Netanyahu’nun geçici başbakanlık yaptığı İsrail’de, tek başına hükümet kuracak çoğunluğa ulaşamayan ve sırasıyla hükümet kurma yetkisini alan iki büyük partinin liderinin (Netanyahu ve Benny Gantz) koalisyon görüşmelerinin başarısızlığa uğraması, hükümetsiz kalan ülkede 17 Eylül 2019’da ikinci kez sandığa gidilmesi anlamına gelecek şekilde yeniden erken seçim kararı alınmasına yol açtı. İlk seçimlerden sonra gerçekleştirilen koalisyon görüşmelerinin başarısızlığa uğramasının başlıca nedeni Liberman’ın Haredi (Ultra-Ortodoks) Yahudilere yönelik zorunlu askerlik muafiyetlerine son vermekte ısrar etmesidir.

İkinci defa 17 Eylül’de kurulan sandıklardan çıkan sonuçlarda Likud-Mavi ve Beyaz partilerinin sandalye sayılarında düşüş yaşandı. Likud 32 sandalye alırken Mavi ve Beyaz partisi ise 33 sandalye alabildi. Bu seçimlerde sürpriz çıkışı ise Evimiz İsrail partisi yaptı. 9 Nisan seçimlerinde 5 sandalye alan Kingmaker, 17 Eylül seçimlerinde 8 sandalye aldı ve ülke siyasetinin kaderinde söz sahibi oldu. Fakat ikinci seçimlerin sonunda da koalisyon hükümeti kurulamadı ve İsrail 2 Mart 2020 yılında üçüncü defa seçimlere gitme kararı aldı.

İsrail art arda üçüncü kez sandık başına giderken, Evimiz İsrail Partisi lideri “Kingmaker” Avigdor Lieberman, 17 Eylül seçimleri sonrası koalisyon görüşmelerinde sadece sağ partileri içine alan ve dar kapsamlı bir koalisyon hükümetinde yer almayacağında ısrar etti.  Böylelikle, Netanyahu’nun Likud’u ile aynı safta yer alan küçük Ultra-Ortodoks (aşırı dindar Yahudiler tarafından desteklenen) Şas ve Birleşik Tevrat partileri Lieberman tarafından oyun dışına itilmiş oldu.

Likud tarafında yer alan Şas ve Birleşik Tevrat partileri, yargılama sürecinin etkisiyle Netanyahu’ya yönelik olumsuz refleks geliştirmesi, siyaset sahnesinde henüz bir yılını doldurmamış olan Mavi Beyaz Hareketi’nin İsrail siyaseti içerisinde yakaladığı ivmeyi hızlandırabilir.  Zira Mavi Beyaz Hareketi, kurulduğu ilk günden beri sağ siyasetin karşısında ciddi bir muhalefet bloğu oluşturmayı başardı.

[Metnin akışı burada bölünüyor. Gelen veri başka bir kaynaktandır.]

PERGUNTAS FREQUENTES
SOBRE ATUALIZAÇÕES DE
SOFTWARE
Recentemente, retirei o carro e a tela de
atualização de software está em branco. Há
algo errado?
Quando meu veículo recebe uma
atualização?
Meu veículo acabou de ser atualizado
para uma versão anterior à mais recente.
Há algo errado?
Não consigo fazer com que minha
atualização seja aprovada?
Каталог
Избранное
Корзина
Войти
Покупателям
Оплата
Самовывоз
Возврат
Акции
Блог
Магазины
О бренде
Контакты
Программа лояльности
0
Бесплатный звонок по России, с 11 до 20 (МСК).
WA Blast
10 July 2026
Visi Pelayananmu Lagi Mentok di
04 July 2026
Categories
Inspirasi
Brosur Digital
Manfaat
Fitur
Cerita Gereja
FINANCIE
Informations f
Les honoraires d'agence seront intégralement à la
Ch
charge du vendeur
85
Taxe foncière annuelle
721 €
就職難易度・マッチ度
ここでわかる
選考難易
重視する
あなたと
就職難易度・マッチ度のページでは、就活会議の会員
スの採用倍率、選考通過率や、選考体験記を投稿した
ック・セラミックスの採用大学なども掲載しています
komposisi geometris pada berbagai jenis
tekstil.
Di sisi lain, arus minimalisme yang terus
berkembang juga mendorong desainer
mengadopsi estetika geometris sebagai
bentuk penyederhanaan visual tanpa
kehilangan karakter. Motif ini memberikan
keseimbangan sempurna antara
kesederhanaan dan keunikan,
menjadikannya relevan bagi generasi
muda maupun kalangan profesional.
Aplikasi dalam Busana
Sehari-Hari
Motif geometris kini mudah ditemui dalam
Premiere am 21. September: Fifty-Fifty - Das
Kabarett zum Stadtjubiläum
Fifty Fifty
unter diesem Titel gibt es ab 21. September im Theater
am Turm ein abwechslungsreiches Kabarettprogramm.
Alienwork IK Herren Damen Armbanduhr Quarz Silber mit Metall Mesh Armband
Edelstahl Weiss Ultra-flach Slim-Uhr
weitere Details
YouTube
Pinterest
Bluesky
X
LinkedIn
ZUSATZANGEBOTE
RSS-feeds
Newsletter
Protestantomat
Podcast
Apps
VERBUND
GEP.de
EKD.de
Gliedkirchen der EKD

Benny Gantz’ın Likud ile koalisyon gerçekleştirmemesinin nedeni, Netanyahu’nun dokunulmazlık garantisi talebi olmuştu. Gantz’ın Netanyahu ile bir koalisyon hükümeti kurmaktan kaçınması, iyice zayıflayan Likud liderine önümüzdeki seçimlerle son darbeyi vurabileceği düşüncesinden ileri geliyor. Siyasi partisini kullanarak kendini koruma altına almaya çalışan Netanyahu, böylelikle Mavi Beyaz Hareketi’ne İsrail’in politik atmosferinde istemeden de olsa alan açmaya devam ediyor.

İsrail siyasetinde daha önceleri yargılanan ve hapis cezasına çarptırılan pek çok lider mevcut. Eski İsrail başbakanlarından Ehud Olmert, Kudüs belediye başkanı olduğu dönemde rüşvet suçundan dolayı 2014’te altı yıllık hapis cezasına çarptırılmış ve cezasının 16 ayını cezaevinde geçirmişti. İçişleri Bakanı Aryeh Deri de rüşvet aldığı gerekçesiyle hakim karşısına çıkmış ve 3 yıl hapis cezasına çarptırılmıştı. Bu örnekler ışığında, Netanyahu’nun seçimlerde kendisine dokunulmazlık sağlayacak çoğunluğu elde edememesi, dolayısıyla yargılanmasının önüne geçememesi, hem siyasi kariyerinin büyük darbe yemesine ve partisinin rakipleri karşısında güç kaybetmesine hem de kriz içindeki İsrail siyasetinde dengelerin temelden değişmesine kapı aralayabilir.